*** Opening of Information shown ***

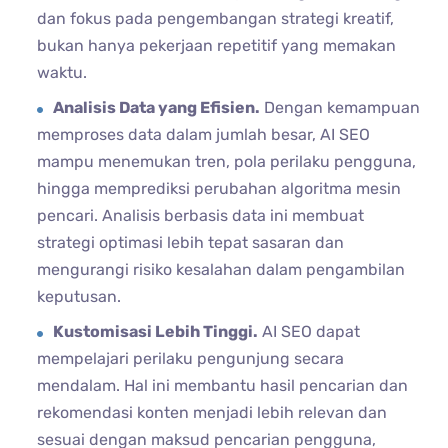
dan fokus pada pengembangan strategi kreatif,
bukan hanya pekerjaan repetitif yang memakan
waktu.
Analisis Data yang Efisien.
Dengan kemampuan
memproses data dalam jumlah besar, AI SEO
mampu menemukan tren, pola perilaku pengguna,
hingga memprediksi perubahan algoritma mesin
pencari. Analisis berbasis data ini membuat
strategi optimasi lebih tepat sasaran dan
mengurangi risiko kesalahan dalam pengambilan
keputusan.
Kustomisasi Lebih Tinggi.
AI SEO dapat
mempelajari perilaku pengunjung secara
mendalam. Hal ini membantu hasil pencarian dan
rekomendasi konten menjadi lebih relevan dan
sesuai dengan maksud pencarian pengguna,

*** Close of Information shown ***

### [What the exercise asks]
Copy every line of the data where "pengguna" is found.

### [Answer to this exercise]
mampu menemukan tren, pola perilaku pengguna,
sesuai dengan maksud pencarian pengguna,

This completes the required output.